Enclosure, Moneycross, Co. Wexford
Co. Wexford |
Enclosures
In the low-lying farmland of Moneycross in County Wexford, there is an ancient enclosure that no one walking the fields would ever see.
It exists, at least to modern eyes, only as a cropmark, a faint but legible trace written into the colour and growth of whatever happens to be growing above it. Cropmarks appear when buried features such as ditches or banks affect the moisture available to surface vegetation, causing subtle differences in crop height or tone that become readable from the air, particularly during dry spells in summer.

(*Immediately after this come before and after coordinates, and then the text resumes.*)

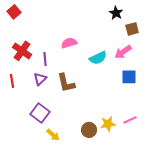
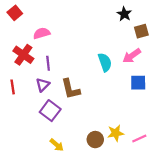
pink semicircle: (69, 43) -> (42, 33), moved
cyan semicircle: (98, 58) -> (105, 62), turned -84
purple square: (40, 113) -> (50, 111), moved
pink line: (130, 120) -> (139, 138), moved

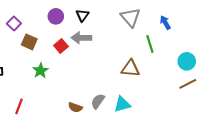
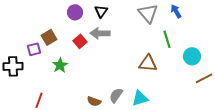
blue arrow: (165, 23) -> (176, 11), moved
purple square: (14, 24) -> (34, 49), moved, turned 32
brown square: (29, 42) -> (49, 37), turned 35
cyan circle: (187, 61) -> (192, 56), moved

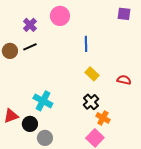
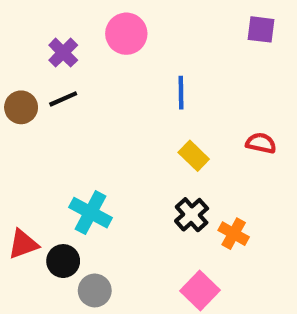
red semicircle: (124, 80) -> (261, 143), moved
orange cross: (103, 118) -> (234, 234), moved

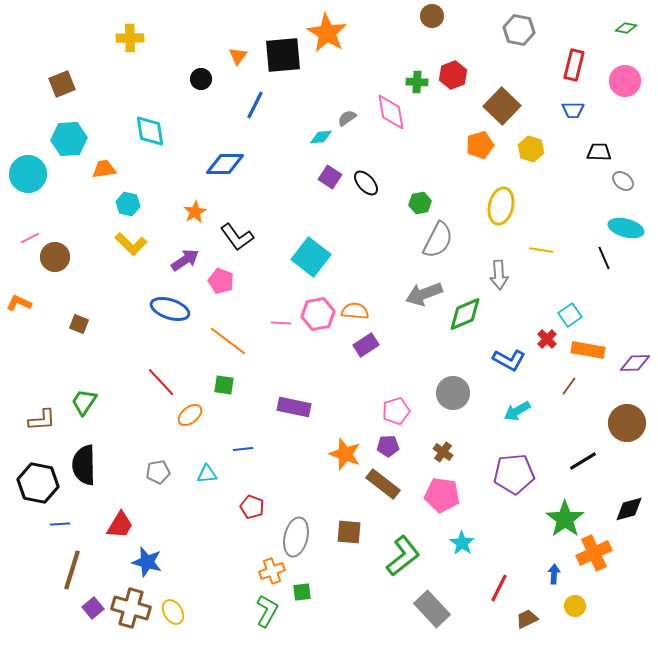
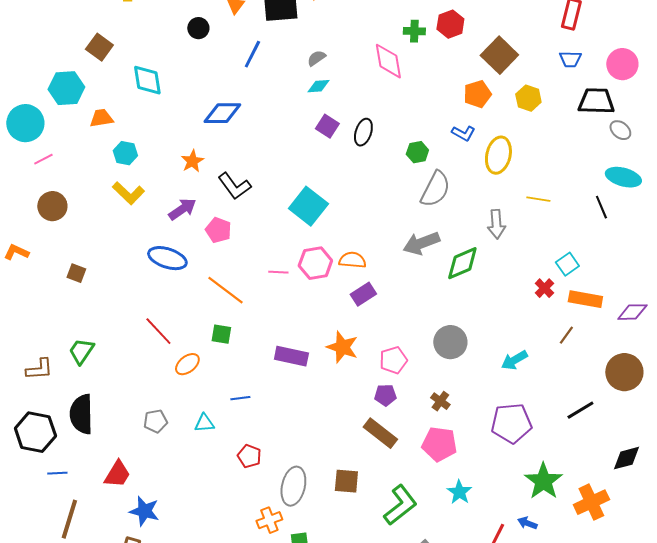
pink circle: (625, 81) -> (622, 64), moved
brown square: (62, 84) -> (99, 47), moved, turned -32
gray semicircle: (347, 118) -> (316, 58), moved
black trapezoid: (599, 152) -> (596, 101), size x1.5
black ellipse: (366, 183) -> (363, 132), turned 60
pink line: (30, 238) -> (43, 159), moved
blue L-shape: (509, 360) -> (463, 133), moved, size x0.7
orange star: (345, 454) -> (342, 347), moved
green star: (565, 519) -> (543, 481), moved
blue arrow: (554, 574) -> (527, 523), moved, turned -72

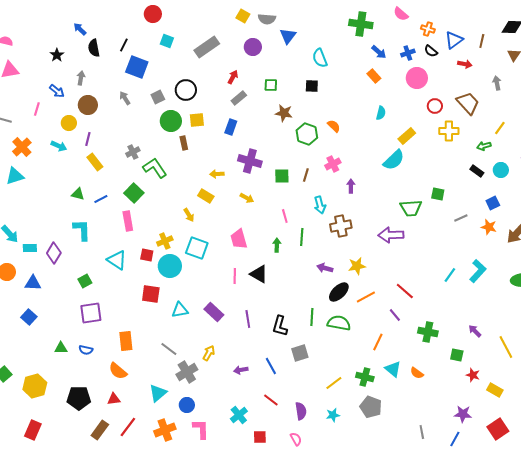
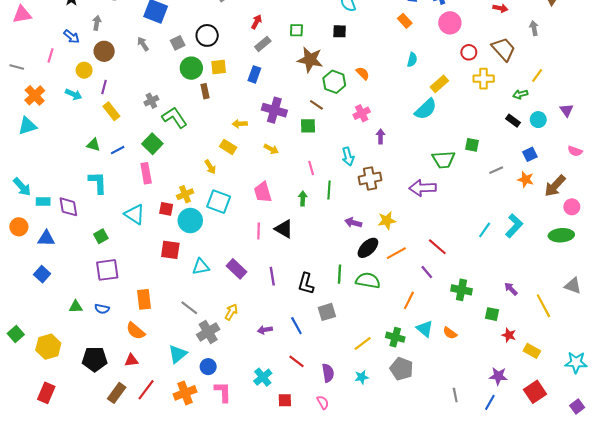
brown star: (284, 113) -> (310, 60), size x1.4
brown line: (306, 175) -> (316, 105), moved, turned -72
purple diamond: (54, 253) -> (68, 207), turned -40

In this case, the mark describes a D-shaped area roughly thirty metres across in both directions, defined by a fosse, that is, a ditch, with notably straighter edges along its north-west and south-west sides. That slight geometric regularity, departing from the more rounded form you might expect, is one of the things that makes it worth a second look.

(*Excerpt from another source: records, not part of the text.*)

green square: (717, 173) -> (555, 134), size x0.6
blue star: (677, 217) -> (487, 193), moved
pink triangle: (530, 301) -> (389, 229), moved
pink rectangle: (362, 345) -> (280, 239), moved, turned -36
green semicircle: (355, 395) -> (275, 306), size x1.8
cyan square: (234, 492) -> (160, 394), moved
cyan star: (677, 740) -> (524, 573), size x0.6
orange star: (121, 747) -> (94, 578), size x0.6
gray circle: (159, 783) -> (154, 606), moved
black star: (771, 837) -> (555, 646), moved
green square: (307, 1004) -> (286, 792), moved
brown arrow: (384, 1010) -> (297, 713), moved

The enclosure was first reported by Simon Dowling, who spotted it on Google Earth imagery captured in July 2018. The southern edge of the perimeter is partially cut across by a later field bank running roughly west-north-west to east-south-east, suggesting the landscape has been reorganised around it at some point, with the older feature surviving only as a ghost beneath the soil. The site sits in gently undulating terrain, the kind of unassuming agricultural ground that has a way of quietly accumulating the traces of earlier occupation without advertising them. What the enclosure was originally used for, and when it was constructed, is not known from the available evidence; enclosures of broadly this form and scale in Ireland span a considerable range of periods and functions, from early medieval ringfort-related activity to prehistoric settlement and beyond.